Publication
Benchmarking Deep Learning Models for Classification of Book Covers
Adriano Lucieri; Huzaifa Sabir; Muhammad Shoaib Ahmed Siddiqui; Syed Tahseen Raza Rizvi; Brian Kenji Iwana; Seiichi Uchida; Andreas Dengel; Sheraz Ahmed
In: Springer Singapore (Hrsg.). SN Computer Science, Vol. 1, No. Issue 3, Pages 1-16, Springer, Singapore, 5/2020.
Abstract
Book covers usually provide a good depiction of a book's content and its central idea. The classification of books in their respective genre usually involves subjectivity and contextuality. Book retrieval systems would utterly benefit from an automated framework that is able to classify a book's genre based on an image, specifically for archival documents where digitization of the complete book for the purpose of indexing is an expensive task. While various modalities are available (e.g., cover, title, author, abstract), benchmarking the image-based classification systems based on minimal information is a particularly exciting field due to the recent advancements in the domain of image-based deep learning and its applicability. For that purpose, a natural question arises regarding the plausibility of solving the problem of book classification by only utilizing an image of its cover along with the current state-of-the-art deep learning models. To answer this question, this paper makes a three-fold contribution. First, the publicly available book cover dataset comprising of 57k book covers belonging to 30 different categories is thoroughly analyzed and corrected. Second, it benchmarks the performance on a battery of state-of-the-art image classification models for the task of book cover classification.

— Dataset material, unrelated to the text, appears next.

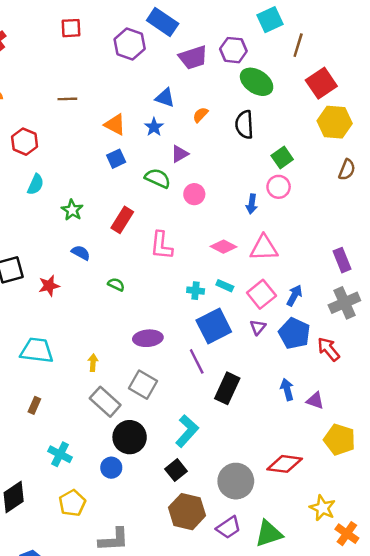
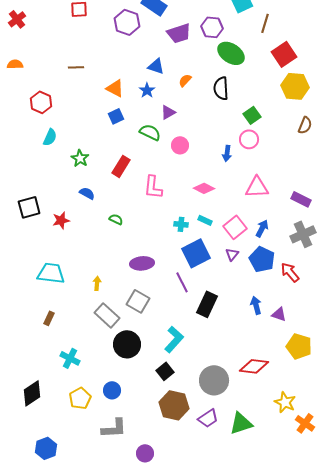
pink triangle: (264, 248) -> (257, 187), moved
purple rectangle: (342, 260) -> (301, 199), turned -42
blue circle: (111, 468) -> (112, 390), moved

Third, it uses explicit attention mechanisms to identify the regions that the network focused on in order to make the prediction. All of our evaluations were performed on a subset of the mentioned public book cover dataset. Analysis of the results revealed the inefficacy of the most powerful models for solving the classification task. With the obtained results, it is evident that significant efforts need to be devoted in order to solve this image-based classification task to a satisfactory level.